= What you are asked to do =
If a line in the data holds "بھائی", copy that line out in full.

Collection entries:
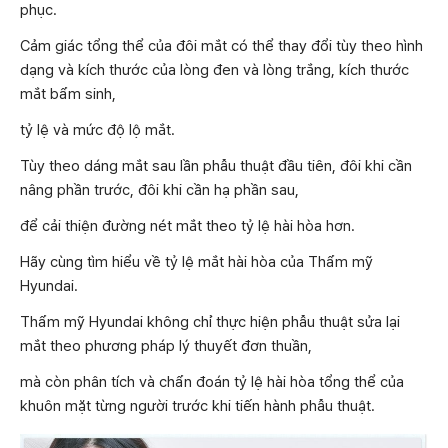
phục.
Cảm giác tổng thể của đôi mắt có thể thay đổi tùy theo hình
dạng và kích thước của lòng đen và lòng trắng, kích thước
mắt bẩm sinh,
tỷ lệ và mức độ lộ mắt.
Tùy theo dáng mắt sau lần phẫu thuật đầu tiên, đôi khi cần
nâng phần trước, đôi khi cần hạ phần sau,
để cải thiện đường nét mắt theo tỷ lệ hài hòa hơn.
Hãy cùng tìm hiểu về tỷ lệ mắt hài hòa của Thẩm mỹ
Hyundai.
Thẩm mỹ Hyundai không chỉ thực hiện phẫu thuật sửa lại
mắt theo phương pháp lý thuyết đơn thuần,
mà còn phân tích và chẩn đoán tỷ lệ hài hòa tổng thể của
khuôn mặt từng người trước khi tiến hành phẫu thuật.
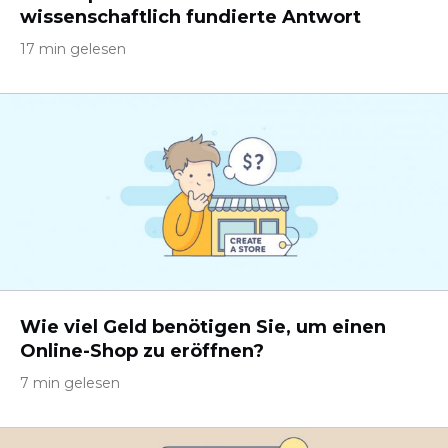
wissenschaftlich fundierte Antwort
17 min gelesen
Wie viel Geld benötigen Sie, um einen
Online-Shop zu eröffnen?
7 min gelesen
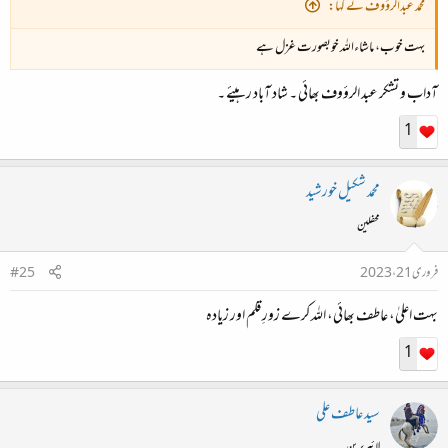
محمد عبدالرؤوف نے کہا:
بہت خوب، ماشاءاللہ خوبصورت غزل ہے
آداب و تشکر عبد الرؤوف بھائی ۔ شاد آباد رہیئے ۔
1
محمد شکیل خورشید
محفلین
فروری 21، 2023
#25
بہت اعلیٰ، عاطف بھائی، اللہ کرے زورِ قلم اور زیادہ
1
سید عاطف علی
لائبریرین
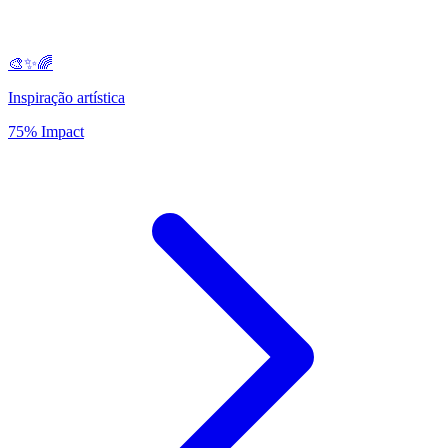
🎨✨🌈
Inspiração artística
75% Impact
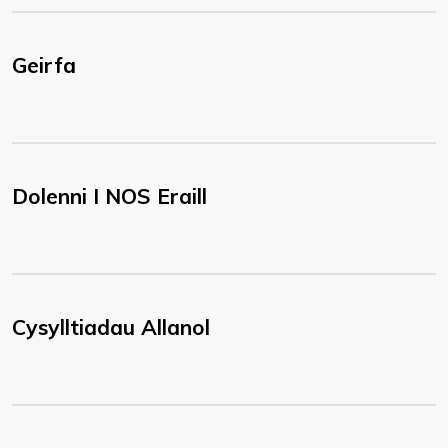
Geirfa
Dolenni I NOS Eraill
Cysylltiadau Allanol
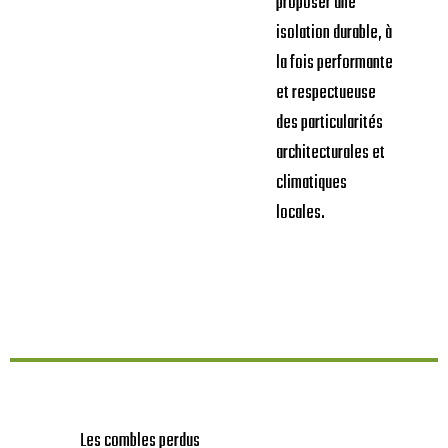
proposer une
isolation durable, à
la fois performante
et respectueuse
des particularités
architecturales et
climatiques
locales.
Les combles perdus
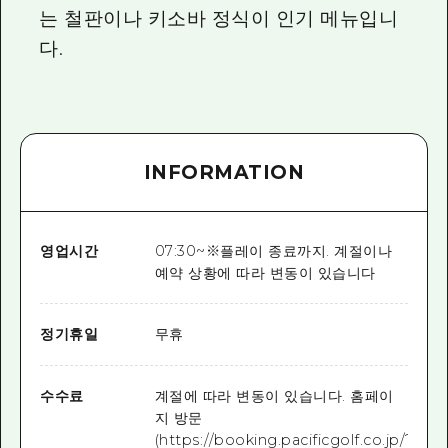
는 철판이나 키소바 정식이 인기 메뉴입니
다.
INFORMATION
영업시간
07:30~※플레이 종료까지. 계절이나
예약 상황에 따라 변동이 있습니다
정기휴일
무휴
수수료
계절에 따라 변동이 있습니다. 홈페이
지 방문
(https://booking.pacificgolf.co.jp/?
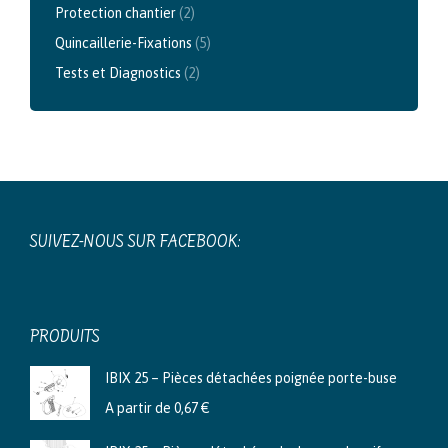
Protection chantier
(2)
Quincaillerie-Fixations
(5)
Tests et Diagnostics
(2)
SUIVEZ-NOUS SUR FACEBOOK:
PRODUITS
IBIX 25 – Pièces détachées poignée porte-buse
A partir de
0,67
€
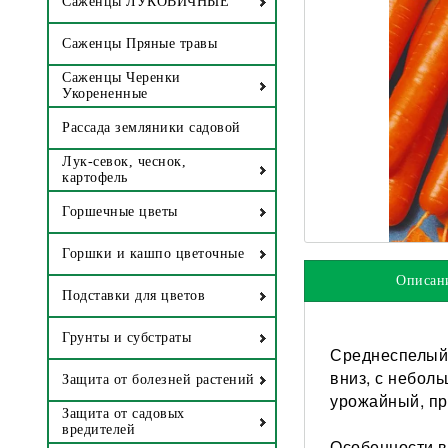
Саженцы ЛУКОВИЧНЫЕ
Саженцы Пряные травы
Саженцы Черенки
Укорененные
Рассада земляники садовой
Лук-севок, чеснок,
картофель
Горшечные цветы
Горшки и кашпо цветочные
Описан
Подставки для цветов
Грунты и субстраты
Среднеспелый 
вниз, с небол
Защита от болезней растений
урожайный, пр
Защита от садовых
вредителей
Особенности в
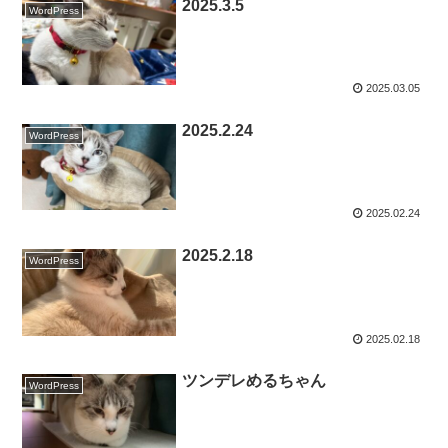
2025.3.5
WordPress
2025.03.05
2025.2.24
WordPress
2025.02.24
2025.2.18
WordPress
2025.02.18
ツンデレめるちゃん
WordPress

= Written response =
آداب و تشکر عبد الرؤوف بھائی ۔ شاد آباد رہیئے ۔
بہت اعلیٰ، عاطف بھائی، اللہ کرے زورِ قلم اور زیادہ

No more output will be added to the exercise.